I have also reclassified aplastic anemia.
Outstanding issues:
The part of the makefile that needs to be edited is:
# unmerge imports from edit and add import files
imports/mondo_efo_import.owl: imports/mondo_efo_mappings.tsv imports/mondo_remove.owl
java -jar ../../bin/mondo-id-switch.jar imports/mondo_efo_mappings.tsv imports/mondo_remove.owl imports/mondo_efo_import.owl && $(ROBOT) -v annotate -i imports/mondo_efo_import.owl --ontology-iri http://www.ebi.ac.uk/efo/imports/mondo_efo_import.owl -o $@
imports/mondo_remove.owl: imports/mondo_import.owl
$(ROBOT) remove -i $< -T imports/duplicates.txt -o $@
Implemented with ROBOT 1.2.0 (updated the bin directory version of ROBOT) however still getting the "duplicated in the mapping file" messages for everything that's in the mapping file.

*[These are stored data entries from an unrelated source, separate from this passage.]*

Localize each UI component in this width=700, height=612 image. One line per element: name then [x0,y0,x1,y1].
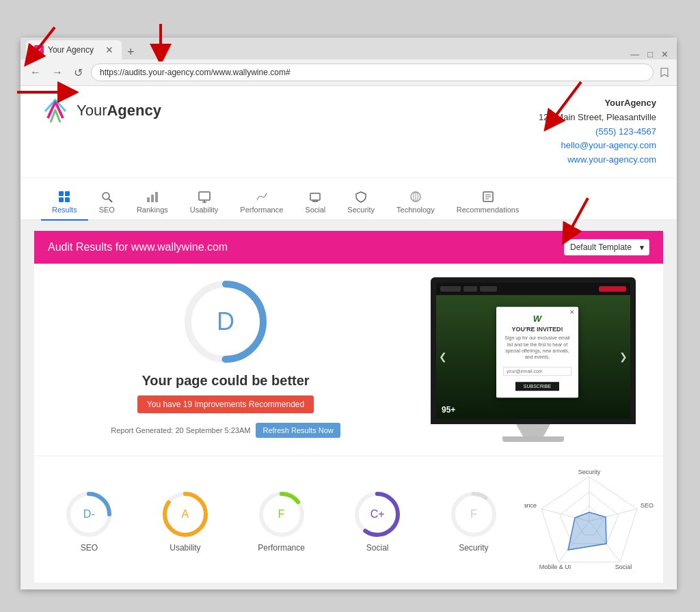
popup-logo: W [503,314,571,324]
social-circle: C+ [353,490,402,539]
tab-seo[interactable]: SEO [88,185,126,221]
recommendations-icon [482,191,494,203]
tab-usability-label: Usability [190,206,219,214]
performance-grade: F [278,508,285,520]
tab-security-label: Security [347,206,375,214]
results-icon [58,191,70,203]
seo-circle: D- [64,490,113,539]
usability-grade: A [182,508,189,520]
security-icon [355,191,367,203]
minimize-btn[interactable]: — [630,49,639,59]
grade-letter: D [217,307,234,336]
score-item-seo: D- SEO [41,490,137,553]
popup-close-icon: ✕ [569,309,575,316]
tab-bar: Y Your Agency ✕ + — □ ✕ [21,38,677,59]
monitor-screen: ❮ ❯ 95+ ✕ [431,277,636,424]
svg-text:Mobile & UI: Mobile & UI [539,564,571,570]
logo-thin: Your [77,102,107,119]
rankings-icon [146,191,159,203]
popup-email-input[interactable] [503,367,571,376]
tab-rankings[interactable]: Rankings [126,185,179,221]
tab-rankings-label: Rankings [137,206,168,214]
security-label: Security [459,543,488,553]
svg-line-12 [109,199,112,202]
popup-title: YOU'RE INVITED! [503,326,571,333]
svg-marker-47 [568,512,606,550]
spider-chart-svg: Security SEO Social Mobile & UI Performa… [524,467,654,576]
svg-text:Performance: Performance [524,502,537,509]
tab-technology-label: Technology [396,206,435,214]
tab-results[interactable]: Results [41,185,88,221]
social-label: Social [366,543,389,553]
monitor-wrapper: ❮ ❯ 95+ ✕ [417,277,649,442]
svg-rect-13 [147,197,150,202]
logo-text: YourAgency [77,102,161,120]
popup-modal: ✕ W YOU'RE INVITED! Sign up for our excl… [496,307,578,398]
tab-technology[interactable]: Technology [386,185,446,221]
security-grade: F [470,508,477,520]
tab-close-btn[interactable]: ✕ [105,44,113,55]
popup-body-text: Sign up for our exclusive email list and… [503,335,571,360]
grade-circle-container: D [181,277,270,366]
usability-icon [198,191,211,203]
svg-point-11 [103,193,109,199]
score-item-performance: F Performance [233,490,329,553]
svg-rect-7 [59,191,64,196]
seo-label: SEO [81,543,98,553]
popup-subscribe-btn[interactable]: SUBSCRIBE [515,382,559,391]
red-arrow-4 [526,75,595,143]
svg-rect-15 [155,192,158,202]
seo-icon [100,191,113,203]
red-arrow-1 [10,20,65,75]
audit-right-panel: ❮ ❯ 95+ ✕ [417,277,649,442]
tab-recommendations-label: Recommendations [457,206,520,214]
performance-circle: F [257,490,306,539]
report-generated-text: Report Generated: 20 September 5:23AM [111,426,250,434]
close-btn[interactable]: ✕ [661,49,669,59]
svg-rect-16 [199,192,210,200]
svg-rect-14 [151,195,154,202]
tab-seo-label: SEO [99,206,115,214]
report-info-row: Report Generated: 20 September 5:23AM Re… [111,423,340,438]
monitor-base [502,436,564,442]
social-grade: C+ [371,508,385,520]
contact-website: www.your-agency.com [539,153,656,167]
maximize-btn[interactable]: □ [647,49,653,59]
tab-performance[interactable]: Performance [229,185,294,221]
tab-recommendations[interactable]: Recommendations [446,185,530,221]
improvements-badge: You have 19 Improvements Recommended [137,395,314,413]
red-arrow-5 [547,191,602,246]
logo-bold: Agency [107,102,161,119]
tab-security[interactable]: Security [336,185,386,221]
tab-performance-label: Performance [240,206,283,214]
bookmark-icon [659,67,670,78]
technology-icon [409,191,422,203]
main-content: Audit Results for www.wallywine.com Defa… [21,221,677,589]
svg-text:Social: Social [615,564,632,570]
audit-tagline: Your page could be better [142,373,309,389]
spider-chart-container: Security SEO Social Mobile & UI Performa… [522,467,656,576]
svg-line-0 [31,27,55,58]
monitor-bottom-text: 95+ [442,405,455,415]
scores-section: D- SEO A Usability [34,456,663,583]
tab-social[interactable]: Social [294,185,336,221]
security-circle: F [449,490,498,539]
slider-right-arrow-icon: ❯ [619,351,628,362]
svg-text:SEO: SEO [641,502,654,509]
red-arrow-3 [10,75,79,109]
audit-left-panel: D Your page could be better You have 19 … [48,277,403,442]
seo-grade: D- [83,508,95,520]
red-arrow-2 [133,20,188,61]
score-item-social: C+ Social [329,490,426,553]
tab-usability[interactable]: Usability [179,185,230,221]
performance-label: Performance [258,543,305,553]
score-item-usability: A Usability [137,490,234,553]
refresh-results-btn[interactable]: Refresh Results Now [256,423,340,438]
slider-left-arrow-icon: ❮ [439,351,447,362]
tab-social-label: Social [305,206,325,214]
social-icon [309,191,321,203]
performance-icon [256,191,268,203]
svg-rect-8 [65,191,70,196]
svg-rect-9 [59,197,64,202]
score-item-security: F Security [426,490,522,553]
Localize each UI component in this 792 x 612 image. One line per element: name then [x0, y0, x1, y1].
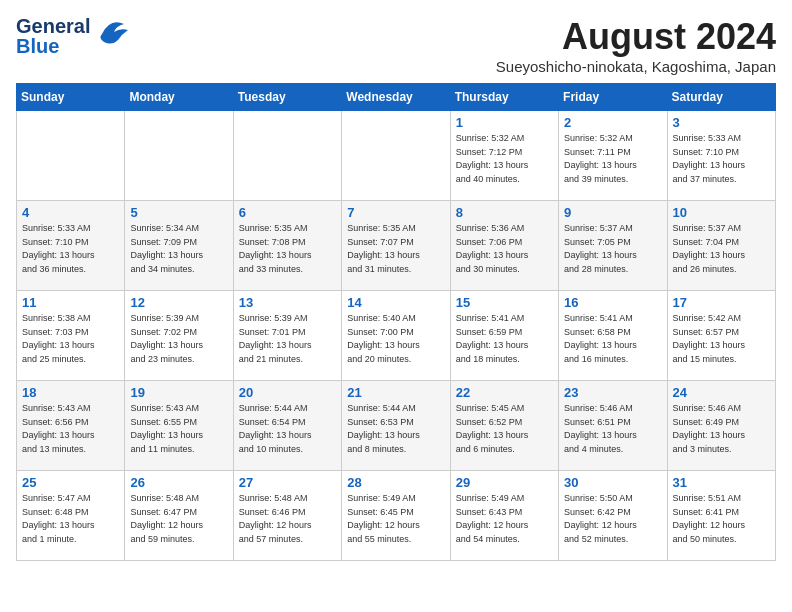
day-number: 7 — [347, 205, 444, 220]
day-info: Sunrise: 5:44 AM Sunset: 6:53 PM Dayligh… — [347, 402, 444, 456]
calendar-day-cell: 27Sunrise: 5:48 AM Sunset: 6:46 PM Dayli… — [233, 471, 341, 561]
day-number: 16 — [564, 295, 661, 310]
day-info: Sunrise: 5:32 AM Sunset: 7:12 PM Dayligh… — [456, 132, 553, 186]
logo-bird-icon — [94, 16, 132, 48]
calendar-day-cell: 1Sunrise: 5:32 AM Sunset: 7:12 PM Daylig… — [450, 111, 558, 201]
day-number: 3 — [673, 115, 770, 130]
calendar-day-cell: 8Sunrise: 5:36 AM Sunset: 7:06 PM Daylig… — [450, 201, 558, 291]
calendar-day-cell: 15Sunrise: 5:41 AM Sunset: 6:59 PM Dayli… — [450, 291, 558, 381]
logo: General Blue — [16, 16, 132, 56]
calendar-day-cell: 26Sunrise: 5:48 AM Sunset: 6:47 PM Dayli… — [125, 471, 233, 561]
day-info: Sunrise: 5:33 AM Sunset: 7:10 PM Dayligh… — [22, 222, 119, 276]
day-number: 15 — [456, 295, 553, 310]
day-number: 6 — [239, 205, 336, 220]
header-wednesday: Wednesday — [342, 84, 450, 111]
calendar-day-cell: 31Sunrise: 5:51 AM Sunset: 6:41 PM Dayli… — [667, 471, 775, 561]
day-info: Sunrise: 5:43 AM Sunset: 6:55 PM Dayligh… — [130, 402, 227, 456]
calendar-week-row: 1Sunrise: 5:32 AM Sunset: 7:12 PM Daylig… — [17, 111, 776, 201]
calendar-day-cell: 4Sunrise: 5:33 AM Sunset: 7:10 PM Daylig… — [17, 201, 125, 291]
calendar-day-cell: 17Sunrise: 5:42 AM Sunset: 6:57 PM Dayli… — [667, 291, 775, 381]
day-number: 24 — [673, 385, 770, 400]
header-saturday: Saturday — [667, 84, 775, 111]
day-number: 18 — [22, 385, 119, 400]
calendar-day-cell: 29Sunrise: 5:49 AM Sunset: 6:43 PM Dayli… — [450, 471, 558, 561]
day-info: Sunrise: 5:35 AM Sunset: 7:08 PM Dayligh… — [239, 222, 336, 276]
calendar-day-cell: 18Sunrise: 5:43 AM Sunset: 6:56 PM Dayli… — [17, 381, 125, 471]
day-info: Sunrise: 5:36 AM Sunset: 7:06 PM Dayligh… — [456, 222, 553, 276]
calendar-day-cell: 12Sunrise: 5:39 AM Sunset: 7:02 PM Dayli… — [125, 291, 233, 381]
day-info: Sunrise: 5:37 AM Sunset: 7:05 PM Dayligh… — [564, 222, 661, 276]
logo-general: General — [16, 16, 90, 36]
day-info: Sunrise: 5:32 AM Sunset: 7:11 PM Dayligh… — [564, 132, 661, 186]
day-info: Sunrise: 5:46 AM Sunset: 6:51 PM Dayligh… — [564, 402, 661, 456]
calendar-day-cell: 20Sunrise: 5:44 AM Sunset: 6:54 PM Dayli… — [233, 381, 341, 471]
calendar-day-cell: 22Sunrise: 5:45 AM Sunset: 6:52 PM Dayli… — [450, 381, 558, 471]
day-info: Sunrise: 5:35 AM Sunset: 7:07 PM Dayligh… — [347, 222, 444, 276]
calendar-day-cell: 11Sunrise: 5:38 AM Sunset: 7:03 PM Dayli… — [17, 291, 125, 381]
day-number: 21 — [347, 385, 444, 400]
day-number: 22 — [456, 385, 553, 400]
calendar-day-cell: 5Sunrise: 5:34 AM Sunset: 7:09 PM Daylig… — [125, 201, 233, 291]
day-info: Sunrise: 5:48 AM Sunset: 6:47 PM Dayligh… — [130, 492, 227, 546]
calendar-week-row: 4Sunrise: 5:33 AM Sunset: 7:10 PM Daylig… — [17, 201, 776, 291]
day-number: 19 — [130, 385, 227, 400]
calendar-day-cell: 2Sunrise: 5:32 AM Sunset: 7:11 PM Daylig… — [559, 111, 667, 201]
day-info: Sunrise: 5:45 AM Sunset: 6:52 PM Dayligh… — [456, 402, 553, 456]
day-info: Sunrise: 5:38 AM Sunset: 7:03 PM Dayligh… — [22, 312, 119, 366]
day-number: 29 — [456, 475, 553, 490]
calendar-subtitle: Sueyoshicho-ninokata, Kagoshima, Japan — [496, 58, 776, 75]
calendar-day-cell: 3Sunrise: 5:33 AM Sunset: 7:10 PM Daylig… — [667, 111, 775, 201]
day-info: Sunrise: 5:39 AM Sunset: 7:02 PM Dayligh… — [130, 312, 227, 366]
day-number: 30 — [564, 475, 661, 490]
day-number: 14 — [347, 295, 444, 310]
day-number: 23 — [564, 385, 661, 400]
day-number: 1 — [456, 115, 553, 130]
day-info: Sunrise: 5:43 AM Sunset: 6:56 PM Dayligh… — [22, 402, 119, 456]
day-number: 31 — [673, 475, 770, 490]
day-info: Sunrise: 5:40 AM Sunset: 7:00 PM Dayligh… — [347, 312, 444, 366]
calendar-day-cell: 10Sunrise: 5:37 AM Sunset: 7:04 PM Dayli… — [667, 201, 775, 291]
calendar-day-cell — [125, 111, 233, 201]
calendar-title-section: August 2024 Sueyoshicho-ninokata, Kagosh… — [496, 16, 776, 75]
day-number: 4 — [22, 205, 119, 220]
calendar-title: August 2024 — [496, 16, 776, 58]
day-number: 20 — [239, 385, 336, 400]
calendar-day-cell: 16Sunrise: 5:41 AM Sunset: 6:58 PM Dayli… — [559, 291, 667, 381]
day-info: Sunrise: 5:50 AM Sunset: 6:42 PM Dayligh… — [564, 492, 661, 546]
day-info: Sunrise: 5:33 AM Sunset: 7:10 PM Dayligh… — [673, 132, 770, 186]
day-info: Sunrise: 5:48 AM Sunset: 6:46 PM Dayligh… — [239, 492, 336, 546]
header-thursday: Thursday — [450, 84, 558, 111]
page-header: General Blue August 2024 Sueyoshicho-nin… — [16, 16, 776, 75]
day-number: 27 — [239, 475, 336, 490]
weekday-header-row: Sunday Monday Tuesday Wednesday Thursday… — [17, 84, 776, 111]
day-info: Sunrise: 5:41 AM Sunset: 6:58 PM Dayligh… — [564, 312, 661, 366]
header-tuesday: Tuesday — [233, 84, 341, 111]
calendar-day-cell: 28Sunrise: 5:49 AM Sunset: 6:45 PM Dayli… — [342, 471, 450, 561]
day-number: 13 — [239, 295, 336, 310]
calendar-week-row: 18Sunrise: 5:43 AM Sunset: 6:56 PM Dayli… — [17, 381, 776, 471]
day-info: Sunrise: 5:41 AM Sunset: 6:59 PM Dayligh… — [456, 312, 553, 366]
calendar-day-cell: 13Sunrise: 5:39 AM Sunset: 7:01 PM Dayli… — [233, 291, 341, 381]
day-info: Sunrise: 5:44 AM Sunset: 6:54 PM Dayligh… — [239, 402, 336, 456]
calendar-table: Sunday Monday Tuesday Wednesday Thursday… — [16, 83, 776, 561]
calendar-day-cell: 9Sunrise: 5:37 AM Sunset: 7:05 PM Daylig… — [559, 201, 667, 291]
day-info: Sunrise: 5:42 AM Sunset: 6:57 PM Dayligh… — [673, 312, 770, 366]
day-number: 11 — [22, 295, 119, 310]
day-number: 17 — [673, 295, 770, 310]
calendar-day-cell: 25Sunrise: 5:47 AM Sunset: 6:48 PM Dayli… — [17, 471, 125, 561]
day-info: Sunrise: 5:49 AM Sunset: 6:43 PM Dayligh… — [456, 492, 553, 546]
calendar-week-row: 11Sunrise: 5:38 AM Sunset: 7:03 PM Dayli… — [17, 291, 776, 381]
calendar-day-cell: 24Sunrise: 5:46 AM Sunset: 6:49 PM Dayli… — [667, 381, 775, 471]
calendar-day-cell: 7Sunrise: 5:35 AM Sunset: 7:07 PM Daylig… — [342, 201, 450, 291]
calendar-day-cell: 30Sunrise: 5:50 AM Sunset: 6:42 PM Dayli… — [559, 471, 667, 561]
day-number: 2 — [564, 115, 661, 130]
calendar-day-cell: 23Sunrise: 5:46 AM Sunset: 6:51 PM Dayli… — [559, 381, 667, 471]
day-info: Sunrise: 5:49 AM Sunset: 6:45 PM Dayligh… — [347, 492, 444, 546]
header-monday: Monday — [125, 84, 233, 111]
calendar-day-cell: 14Sunrise: 5:40 AM Sunset: 7:00 PM Dayli… — [342, 291, 450, 381]
header-friday: Friday — [559, 84, 667, 111]
calendar-day-cell — [17, 111, 125, 201]
day-info: Sunrise: 5:37 AM Sunset: 7:04 PM Dayligh… — [673, 222, 770, 276]
calendar-day-cell — [342, 111, 450, 201]
day-info: Sunrise: 5:47 AM Sunset: 6:48 PM Dayligh… — [22, 492, 119, 546]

I won't push this edit to GitHub just yet.
Added to EFO3. Duplication error remains. Will create new ticket to address this.
Stemming from my casual realization that there are 2 ‘dementia’ in EFO 3, one from HP and one from MONDO, with two significantly different lineages, see https://github.com/EBISPOT/efo/issues/15#issuecomment-425030574.
Duplicate labels may or may not cause errors; @zoependlington notes:
“I think there are two ways around this. a) We check for duplicate labels and that causes an error - as is the case in EFO 2 (although I found a duplicate that apparently has gone unnoticed for a while the other day), or b) In this case, we have two terms with the same label BUT one is a phenotype and one is a disease term - we briefly touched on this the other day when we had an impromptu meeting with Chris. I guess this is a good thing to bring up in the next meeting since it may be a case that we have phenotype terms that are actually disease terms that need fixing or we need to make a decision on how to handle this”.
Either way, it looks like the identification of duplicate labels might not be failproof at this stage and might benefit from looking more closely in case there are more. @zoependlington kindly volunteered to generate a list of type b) above with a SPARQL query and copy it here.
Note: in the case of 'dementia', the duplicate labels are identical; but there may be cases where labels differ in capitalisation or presence/absence of hyphens.